The ditch of an Iron Age enclosure
Archaeologists at St Brieuc in Normandy reached the bottom of the ditch of the defended Iron Age enclosure, which is 5.5 m deep on the east side. Here there were 1 m of waterlogged deposits, in which archaeologists found numerous amphorae and much wood, as well as layers of leaves.

The potential for environmental reconstruction is good. The interior has now been stripped to natural, revealing square enclosures on the west, a probable large posthole building in the centre, a well and gate or bridge postholes on the east. There is also a stone-lined Roman well, giving us two potential phases of environmental material.

The Iron Age settlement has two wells at least 7 m deep, and at this depth waterlogged wood has been recovered. Adjacent to one well is a stone-covered drain or conduit, probably also Iron Age, which ends adjacent to the largest building yet found in the settlement. Although finds are mostly domestic, these now include fragments of at least five glass bracelets.

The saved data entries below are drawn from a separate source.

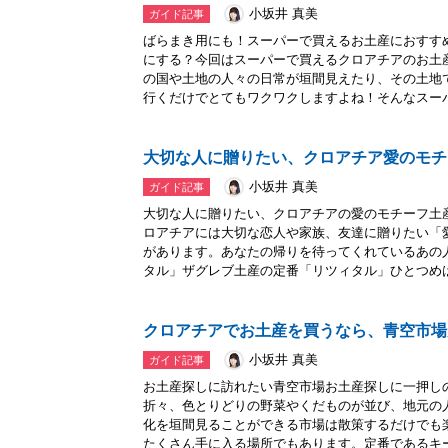
小坂井 真美
ガイド記事
ばらまき用にも！スーパーで買えるお土産におすす
にする？今回はスーパーで買えるクロアチアのお土
の国や土地の人々の日常が垣間見えたり、その土地
行くだけでとてもワクワクしますよね！そんなスーパ.
大切な人に贈りたい、クロアチア愛のモチ
小坂井 真美
ガイド記事
大切な人に贈りたい、クロアチアの愛のモチーフ土
ロアチアには大切な恋人や家族、友達に贈りたい「
があります。あなたの帰りを待ってくれているあの
タル」ザグレブ土産の定番「リツィタル」ひとつめは.
クロアチアでお土産を買うなら、青空市場
小坂井 真美
ガイド記事
お土産探しに訪れたい青空市場お土産探しに一押し
折々、色とりどりの野菜やくだものが並び、地元の
化を垣間見ることができる市場は散策するだけでも
たくさん手に入る場所でもあります。定番であるキーホ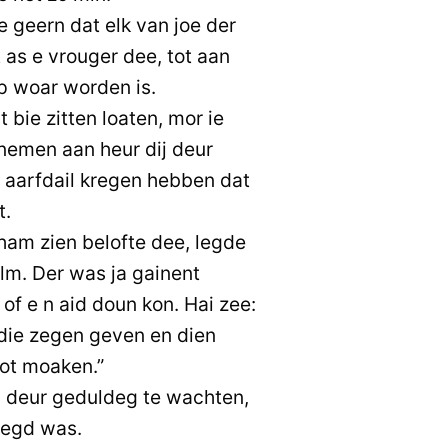
e geern dat elk van joe der
t as e vrouger dee, tot aan
p woar worden is.
 bie zitten loaten, mor ie
nemen aan heur dij deur
t aarfdail kregen hebben dat
t.
am zien belofte dee, legde
ulm. Der was ja gainent
 of e n aid doun kon. Hai zee:
 die zegen geven en dien
oot moaken.”
 deur geduldeg te wachten,
zegd was.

At the east end of the site, a complex of five probable oval pottery kilns grouped around a ditch have been excavated. The two on the west are about 1.5 m across, two on the east and one on the north within the ditch are less than 1 m, and the latter are lined with stone slabs surmounted with tiles, with a vertical stone slab across the long axis to support the floor. There are quarries close by, and a pit containing overfired jugs that probably came from the kilns was found during the evaluation.